Financial positions throughout the world are being affected by climate change. Wealth management experts plan to “weather” the economic downturn by lowering their investment exposure in high-risk states, as well as in subprime mortgages.[84] Because climate change increasingly impacts financial performance, investors formally asked that the Securities and Exchange Commission clarify a registrant’s duty to disclose critical climate-related factors, for value assessment.[85]

Publicly traded corporations face lawsuits alleging misstatements in their disclosures. For example, New York’s Attorney General contested five energy companies’ plans for coal-fired plants, due to risks hidden from their shareholders.[86] Legal allotment of accountability is critical for investors who wish to correctly quantify climate-related risk.

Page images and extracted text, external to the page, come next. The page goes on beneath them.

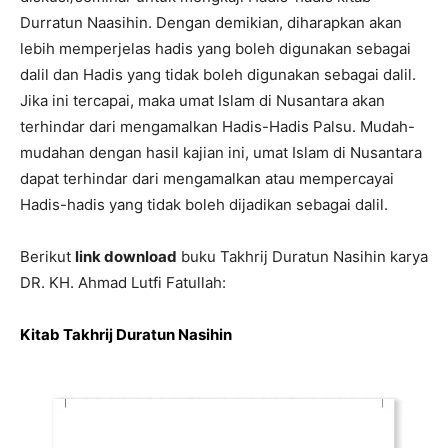
Durratun Naasihin. Dengan demikian, diharapkan akan
lebih memperjelas hadis yang boleh digunakan sebagai
dalil dan Hadis yang tidak boleh digunakan sebagai dalil.
Jika ini tercapai, maka umat Islam di Nusantara akan
terhindar dari mengamalkan Hadis-Hadis Palsu. Mudah-
mudahan dengan hasil kajian ini, umat Islam di Nusantara
dapat terhindar dari mengamalkan atau mempercayai
Hadis-hadis yang tidak boleh dijadikan sebagai dalil.
Berikut
link download
buku Takhrij Duratun Nasihin karya
DR. KH. Ahmad Lutfi Fatullah:
Kitab Takhrij Duratun Nasihin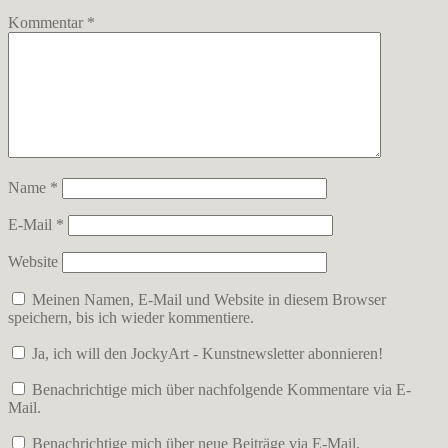
Kommentar
*
Name
*
E-Mail
*
Website
Meinen Namen, E-Mail und Website in diesem Browser
speichern, bis ich wieder kommentiere.
Ja, ich will den JockyArt - Kunstnewsletter abonnieren!
Benachrichtige mich über nachfolgende Kommentare via E-
Mail.
Benachrichtige mich über neue Beiträge via E-Mail.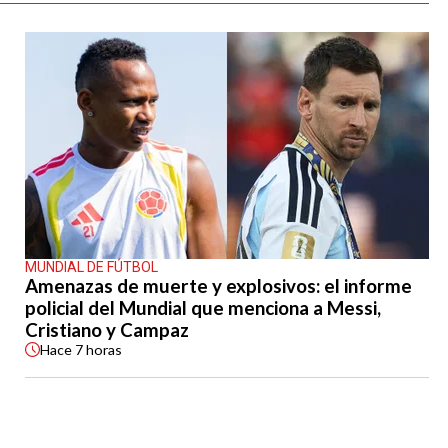
MUNDIAL DE FÚTBOL
Amenazas de muerte y explosivos: el informe
policial del Mundial que menciona a Messi,
Cristiano y Campaz
Hace
7 horas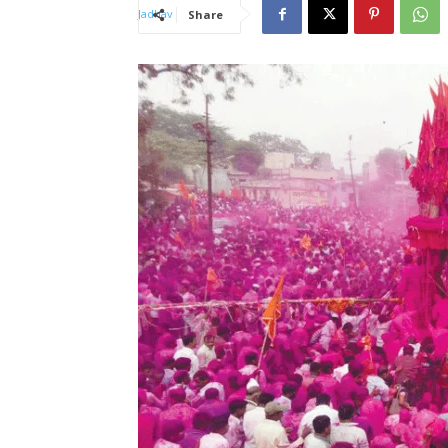
Share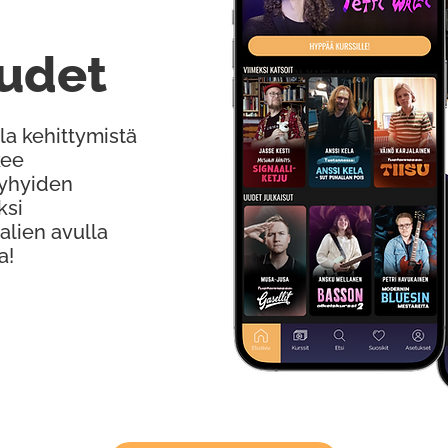
udet
la kehittymistä
kee
Lyhyiden
ksi
alien avulla
a!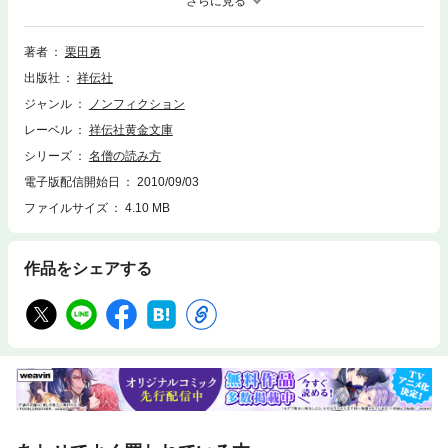
方』に続くシリーズ第２弾！
著者
栗田勇
出版社
祥伝社
ジャンル
ノンフィクション
レーベル
祥伝社黄金文庫
シリーズ
名僧の読み方
電子版配信開始日
2010/09/03
ファイルサイズ
4.10 MB
作品をシェアする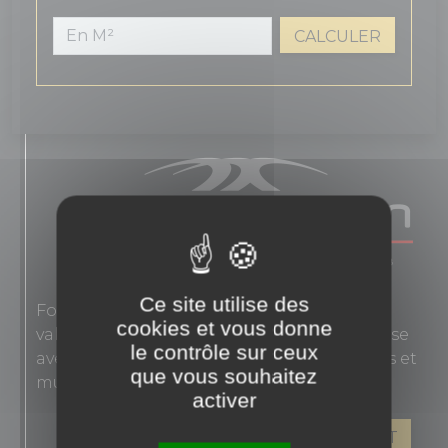
CALCULER
Ce site utilise des
Fondée en 1863, Novoceram interprète les
cookies et vous donne
valeurs authentiques de l'élégance française
le contrôle sur ceux
avec des carreaux en grès cérame pour sols et
que vous souhaitez
murs.
activer
VOIR LES PRODUITS DE CE FABRICANT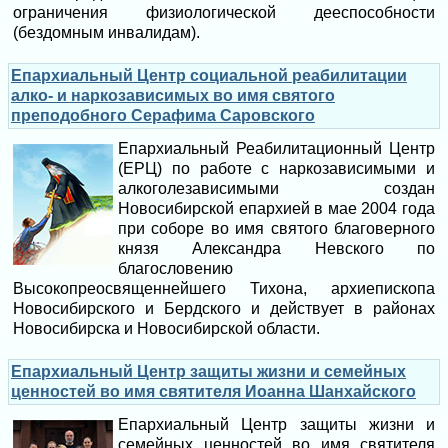
ограничения физиологической дееспособности
(бездомным инвалидам).
Епархиальный Центр социальной реабилитации
алко- и наркозависимых во имя святого
преподобного Серафима Саровского
Епархиальный Реабилитационный Центр
(ЕРЦ) по работе с наркозависимыми и
алкоголезависимыми создан
Новосибирской епархией в мае 2004 года
при соборе во имя святого благоверного
князя Александра Невского по
благословению
Высокопреосвященнейшего Тихона, архиепископа
Новосибирского и Бердского и действует в районах
Новосибирска и Новосибирской области.
Епархиальный Центр защиты жизни и семейных
ценностей во имя святителя Иоанна Шанхайского
Епархиальный Центр защиты жизни и
семейных ценностей во имя святителя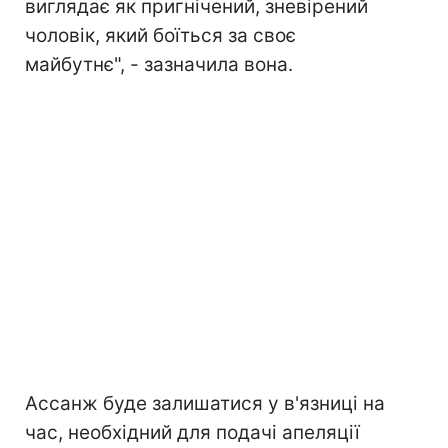
виглядає як пригнічений, зневірений
чоловік, який боїться за своє
майбутнє", - зазначила вона.
Ассанж буде залишатися у в'язниці на
час, необхідний для подачі апеляції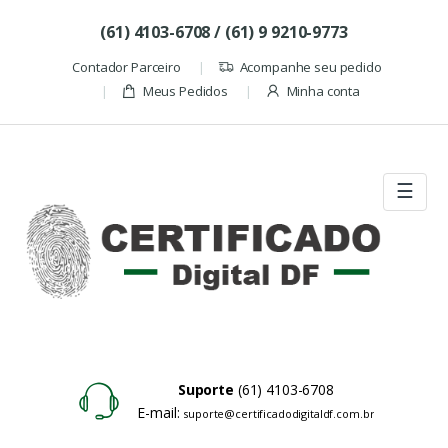
Skip to navigation
Skip to content
(61) 4103-6708 / (61) 9 9210-9773
Contador Parceiro
Acompanhe seu pedido
Meus Pedidos
Minha conta
☰
Suporte
(61) 4103-6708
E-mail:
suporte@certificadodigitaldf.com.br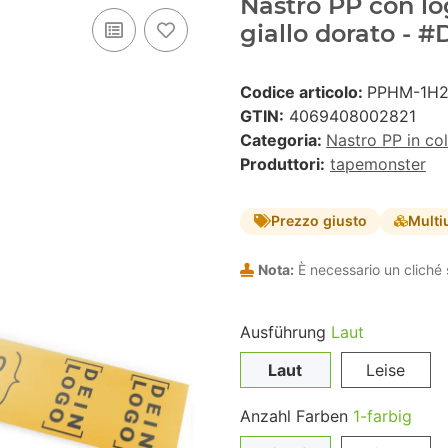
Nastro PP con lo
giallo dorato - 
Codice articolo:
PPHM-1H
GTIN:
4069408002821
Categoria:
Nastro PP in co
Produttori:
tapemonster
Prezzo giusto
Multi
Nota:
È necessario un cliché 
Ausführung
Laut
Laut
Leise
Anzahl Farben
1-farbig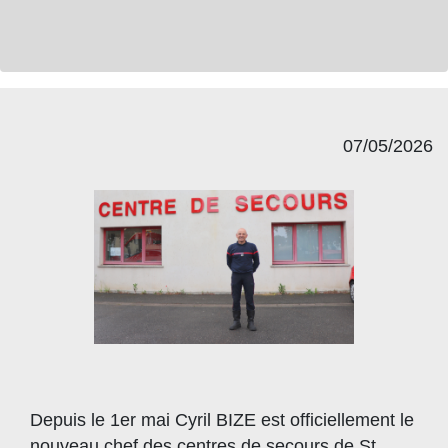
07/05/2026
Depuis le 1er mai Cyril BIZE est officiellement le
nouveau chef des centres de secours de St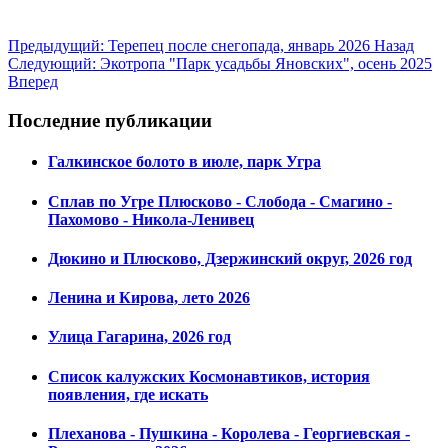
Предыдущий: Терепец после снегопада, январь 2026
Назад
Следующий: Экотропа "Парк усадьбы Яновских", осень 2025
Вперед
Последние публикации
Галкинское болото в июле, парк Угра
Сплав по Угре Плюсково - Слобода - Смагино -
Пахомово - Никола-Ленивец
Дюкино и Плюсково, Дзержинский округ, 2026 год
Ленина и Кирова, лето 2026
Улица Гагарина, 2026 год
Список калужских Космонавтиков, история
появления, где искать
Плеханова - Пушкина - Королева - Георгиевская -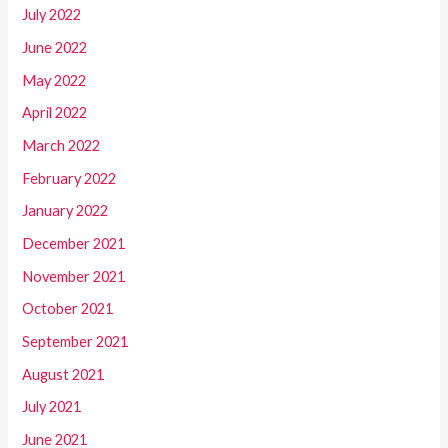
July 2022
June 2022
May 2022
April 2022
March 2022
February 2022
January 2022
December 2021
November 2021
October 2021
September 2021
August 2021
July 2021
June 2021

As environmental impact liability policies became more difficult to obtain, insured companies began attempting to use their Directors and Officers (“D&O”) policies to supplement or replace that environmental coverage.[87] Supposing that allegations of “failure to disclose” expose a business that carries D&O insurance to greenhouse gas-related litigation, consider the potential effect on coverage, if there are pollution exclusions in its D&O policy.

Pollution exclusion clauses might not preclude coverage for an insured that does not have a significant “carbon footprint,”[88] but skirting that pitfall will likely be more difficult for greenhouse gas emitters. The Mass. v. EPA Court declared that without a doubt CO2, methane, nitrous oxide, and hydrofluorocarbons meet the Clean Air Act’s definition for pollutants, since they are physical and chemical substances that are emitted into the ambient air.[89] A parallel may be drawn to cases that applied D&O exclusion clauses to liabilities arising from environmental hazards like asbestos or pollution.

Where a corporation sought coverage under a D&O policy for defending and indemnifying officers as to claims based on its sale of contaminated property to a partnership that then leased the property back to the corporation, a federal court found the pollution exclusion broad enough to preclude each asserted claim involving the contaminated property.[90] A relationship existed between the claims and the insured's release of pollutants, and the exclusion applied to losses involving claims that related in any manner to wrongful acts concerning the discharge of pollutants.[91]

Similarly, when an expanding business acquired numerous smaller waste management operations, aggrieved shareholders contended that the rapid growth campaign was pursued without disclosure of those companies’ improper waste disposal practices.[92] Public knowledge of the polluting activities originated when the FBI investigated one of the acquired companies; the criminal investigation of the parent corporation that followed revealed illegal practices that were actively concealed from investors.[93]